- [Directions] Give an exact copy of the lines of the records below, starting at the line containing "click on Trang" and running to the end.

- [Extracted records]

======

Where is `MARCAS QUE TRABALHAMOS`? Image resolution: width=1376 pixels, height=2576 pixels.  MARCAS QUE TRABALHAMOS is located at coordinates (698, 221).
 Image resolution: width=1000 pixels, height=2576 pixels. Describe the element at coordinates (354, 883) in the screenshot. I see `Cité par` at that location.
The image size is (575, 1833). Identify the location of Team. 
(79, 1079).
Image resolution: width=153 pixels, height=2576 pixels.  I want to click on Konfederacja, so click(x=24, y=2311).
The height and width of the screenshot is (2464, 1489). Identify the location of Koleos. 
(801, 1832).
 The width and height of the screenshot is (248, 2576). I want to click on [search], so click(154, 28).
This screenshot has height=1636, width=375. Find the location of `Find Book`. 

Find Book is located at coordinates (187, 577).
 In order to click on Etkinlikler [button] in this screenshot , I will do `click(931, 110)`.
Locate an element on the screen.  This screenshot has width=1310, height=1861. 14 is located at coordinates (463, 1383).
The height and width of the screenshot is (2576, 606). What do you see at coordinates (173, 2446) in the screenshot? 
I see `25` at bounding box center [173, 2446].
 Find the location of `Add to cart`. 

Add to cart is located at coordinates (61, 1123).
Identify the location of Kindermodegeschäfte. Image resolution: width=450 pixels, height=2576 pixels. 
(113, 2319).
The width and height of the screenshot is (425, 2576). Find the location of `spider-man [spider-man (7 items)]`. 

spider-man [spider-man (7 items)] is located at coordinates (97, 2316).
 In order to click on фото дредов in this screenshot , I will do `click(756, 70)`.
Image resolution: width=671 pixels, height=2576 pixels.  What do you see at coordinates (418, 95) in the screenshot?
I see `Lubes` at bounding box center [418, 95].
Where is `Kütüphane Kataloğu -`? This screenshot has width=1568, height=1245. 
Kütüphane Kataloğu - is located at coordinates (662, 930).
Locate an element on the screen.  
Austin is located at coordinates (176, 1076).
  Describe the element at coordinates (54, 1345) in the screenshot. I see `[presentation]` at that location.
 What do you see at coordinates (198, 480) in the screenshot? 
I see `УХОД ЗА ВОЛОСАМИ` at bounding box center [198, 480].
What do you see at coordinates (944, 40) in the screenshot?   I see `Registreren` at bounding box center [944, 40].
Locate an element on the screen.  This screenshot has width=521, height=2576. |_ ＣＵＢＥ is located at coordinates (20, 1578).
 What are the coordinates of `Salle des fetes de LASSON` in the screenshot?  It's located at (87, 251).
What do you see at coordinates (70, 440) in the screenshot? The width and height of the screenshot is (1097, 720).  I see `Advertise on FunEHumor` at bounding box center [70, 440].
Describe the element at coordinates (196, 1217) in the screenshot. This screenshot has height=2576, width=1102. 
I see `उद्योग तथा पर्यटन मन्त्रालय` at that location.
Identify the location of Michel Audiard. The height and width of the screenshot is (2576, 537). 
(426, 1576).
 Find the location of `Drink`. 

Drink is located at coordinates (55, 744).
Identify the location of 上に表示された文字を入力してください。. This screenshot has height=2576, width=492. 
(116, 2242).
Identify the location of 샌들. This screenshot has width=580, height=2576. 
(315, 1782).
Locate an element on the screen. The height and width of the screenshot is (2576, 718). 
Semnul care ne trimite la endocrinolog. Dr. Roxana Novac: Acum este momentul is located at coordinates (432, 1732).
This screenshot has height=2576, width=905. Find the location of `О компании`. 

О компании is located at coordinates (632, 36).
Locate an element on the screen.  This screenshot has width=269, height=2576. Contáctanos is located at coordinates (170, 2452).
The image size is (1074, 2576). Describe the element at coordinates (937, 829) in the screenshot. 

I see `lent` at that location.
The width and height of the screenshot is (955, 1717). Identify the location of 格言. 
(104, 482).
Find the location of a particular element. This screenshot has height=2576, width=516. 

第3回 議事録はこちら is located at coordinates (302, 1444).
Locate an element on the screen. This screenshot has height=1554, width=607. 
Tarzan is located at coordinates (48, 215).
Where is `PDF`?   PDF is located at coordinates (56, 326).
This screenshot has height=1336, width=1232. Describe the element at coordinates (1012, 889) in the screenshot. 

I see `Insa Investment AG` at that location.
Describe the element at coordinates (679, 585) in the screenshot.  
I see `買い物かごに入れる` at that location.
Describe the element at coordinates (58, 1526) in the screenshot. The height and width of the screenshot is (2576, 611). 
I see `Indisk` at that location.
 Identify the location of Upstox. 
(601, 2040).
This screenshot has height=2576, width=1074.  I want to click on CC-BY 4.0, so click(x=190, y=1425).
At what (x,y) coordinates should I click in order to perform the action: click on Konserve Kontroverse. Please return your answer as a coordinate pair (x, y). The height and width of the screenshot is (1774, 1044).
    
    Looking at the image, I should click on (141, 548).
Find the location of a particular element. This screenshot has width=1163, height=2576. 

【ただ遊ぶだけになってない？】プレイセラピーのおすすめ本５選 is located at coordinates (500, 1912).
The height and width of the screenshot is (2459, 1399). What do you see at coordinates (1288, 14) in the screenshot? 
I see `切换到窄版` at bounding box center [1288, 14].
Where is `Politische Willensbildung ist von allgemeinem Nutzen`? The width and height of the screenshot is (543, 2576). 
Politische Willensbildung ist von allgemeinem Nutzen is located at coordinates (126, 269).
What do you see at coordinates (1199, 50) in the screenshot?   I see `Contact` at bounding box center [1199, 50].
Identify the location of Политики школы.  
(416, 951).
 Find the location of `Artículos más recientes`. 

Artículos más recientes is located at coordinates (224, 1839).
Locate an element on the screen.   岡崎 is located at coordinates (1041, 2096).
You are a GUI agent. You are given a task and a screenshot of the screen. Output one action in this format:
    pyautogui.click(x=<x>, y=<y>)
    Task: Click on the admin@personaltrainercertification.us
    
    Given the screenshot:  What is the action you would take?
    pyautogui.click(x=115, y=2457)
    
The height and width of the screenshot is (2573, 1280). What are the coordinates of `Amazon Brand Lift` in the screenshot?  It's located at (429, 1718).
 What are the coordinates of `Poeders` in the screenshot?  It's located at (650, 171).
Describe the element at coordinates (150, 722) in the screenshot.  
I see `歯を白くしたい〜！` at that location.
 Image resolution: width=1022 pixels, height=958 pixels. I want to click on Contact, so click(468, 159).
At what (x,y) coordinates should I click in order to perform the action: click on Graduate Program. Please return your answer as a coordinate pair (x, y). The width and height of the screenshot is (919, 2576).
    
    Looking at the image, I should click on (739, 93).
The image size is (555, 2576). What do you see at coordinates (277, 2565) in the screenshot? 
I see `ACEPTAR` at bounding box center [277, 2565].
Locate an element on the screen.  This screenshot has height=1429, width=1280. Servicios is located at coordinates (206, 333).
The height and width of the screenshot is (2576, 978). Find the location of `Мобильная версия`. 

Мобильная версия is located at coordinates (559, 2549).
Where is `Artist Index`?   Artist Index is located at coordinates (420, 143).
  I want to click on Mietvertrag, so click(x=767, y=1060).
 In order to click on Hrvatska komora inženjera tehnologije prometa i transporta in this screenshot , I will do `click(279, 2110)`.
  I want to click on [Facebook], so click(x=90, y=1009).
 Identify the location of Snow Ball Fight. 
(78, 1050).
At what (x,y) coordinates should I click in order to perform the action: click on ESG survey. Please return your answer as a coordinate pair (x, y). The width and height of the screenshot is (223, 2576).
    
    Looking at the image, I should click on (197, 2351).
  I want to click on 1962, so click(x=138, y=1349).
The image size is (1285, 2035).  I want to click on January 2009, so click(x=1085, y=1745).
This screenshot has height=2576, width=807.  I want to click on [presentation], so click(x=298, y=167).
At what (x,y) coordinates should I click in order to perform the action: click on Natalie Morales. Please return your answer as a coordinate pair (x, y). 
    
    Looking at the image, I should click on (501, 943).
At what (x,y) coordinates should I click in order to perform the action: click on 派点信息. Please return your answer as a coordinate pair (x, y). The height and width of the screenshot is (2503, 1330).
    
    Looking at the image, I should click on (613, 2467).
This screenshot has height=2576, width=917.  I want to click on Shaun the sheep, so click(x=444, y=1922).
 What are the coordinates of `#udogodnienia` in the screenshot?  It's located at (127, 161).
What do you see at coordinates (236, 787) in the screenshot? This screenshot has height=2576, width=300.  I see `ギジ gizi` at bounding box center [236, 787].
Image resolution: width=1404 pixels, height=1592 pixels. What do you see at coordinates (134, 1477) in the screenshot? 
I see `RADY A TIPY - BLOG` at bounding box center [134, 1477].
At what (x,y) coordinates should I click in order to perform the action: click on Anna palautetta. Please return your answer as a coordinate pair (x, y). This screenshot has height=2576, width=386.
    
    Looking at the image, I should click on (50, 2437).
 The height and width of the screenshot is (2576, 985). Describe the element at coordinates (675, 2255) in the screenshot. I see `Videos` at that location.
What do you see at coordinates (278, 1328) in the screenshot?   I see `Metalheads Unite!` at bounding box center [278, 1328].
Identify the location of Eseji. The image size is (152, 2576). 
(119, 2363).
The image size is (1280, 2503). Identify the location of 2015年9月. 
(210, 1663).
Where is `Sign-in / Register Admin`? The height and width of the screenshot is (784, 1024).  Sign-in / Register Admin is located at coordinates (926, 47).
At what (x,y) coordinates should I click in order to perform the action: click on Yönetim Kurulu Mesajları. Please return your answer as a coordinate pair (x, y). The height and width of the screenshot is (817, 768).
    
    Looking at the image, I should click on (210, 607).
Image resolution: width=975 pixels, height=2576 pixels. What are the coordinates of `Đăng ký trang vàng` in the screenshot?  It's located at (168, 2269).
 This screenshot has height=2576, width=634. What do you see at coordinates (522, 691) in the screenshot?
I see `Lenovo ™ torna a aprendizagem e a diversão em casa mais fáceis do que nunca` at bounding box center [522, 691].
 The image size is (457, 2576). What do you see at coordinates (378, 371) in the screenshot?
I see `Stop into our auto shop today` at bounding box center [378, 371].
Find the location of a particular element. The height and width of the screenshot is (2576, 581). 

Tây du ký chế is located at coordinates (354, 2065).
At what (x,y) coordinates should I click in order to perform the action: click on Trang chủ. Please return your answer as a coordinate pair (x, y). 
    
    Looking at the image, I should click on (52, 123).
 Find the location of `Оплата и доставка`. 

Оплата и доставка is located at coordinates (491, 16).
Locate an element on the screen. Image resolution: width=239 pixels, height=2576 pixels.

======

- [Exercise solution]
At what (x,y) coordinates should I click in order to perform the action: click on Trang chủ. Please return your answer as a coordinate pair (x, y). 
    
    Looking at the image, I should click on (52, 123).
 Find the location of `Оплата и доставка`. 

Оплата и доставка is located at coordinates (491, 16).
Locate an element on the screen. Image resolution: width=239 pixels, height=2576 pixels.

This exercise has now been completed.